Your objective:
Each line from the one that includes "Dr. Veli Uzdemir, Турция — ассистент врача" to the last line of the data below should be set down exactly; no other lines are wanted.

(Dataset items)
---*---

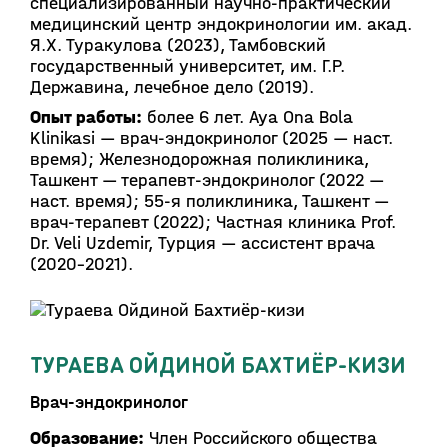
специализированный научно-практический
медицинский центр эндокринологии им. акад.
Я.Х. Туракулова (2023), Тамбовский
государственный университет, им. Г.Р.
Державина, лечебное дело (2019).
Опыт работы:
более 6 лет. Aya Ona Bola
Klinikasi — врач-эндокринолог (2025 — наст.
время); Железнодорожная поликлиника,
Ташкент — терапевт-эндокринолог (2022 —
наст. время); 55-я поликлиника, Ташкент —
врач-терапевт (2022); Частная клиника Prof.
Dr. Veli Uzdemir, Турция — ассистент врача
(2020–2021).
ТУРАЕВА ОЙДИНОЙ БАХТИЁР-КИЗИ
Врач-эндокринолог
Образование:
Член Российского общества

---*---

Output for this exercise:
Dr. Veli Uzdemir, Турция — ассистент врача
(2020–2021).
ТУРАЕВА ОЙДИНОЙ БАХТИЁР-КИЗИ
Врач-эндокринолог
Образование:
Член Российского общества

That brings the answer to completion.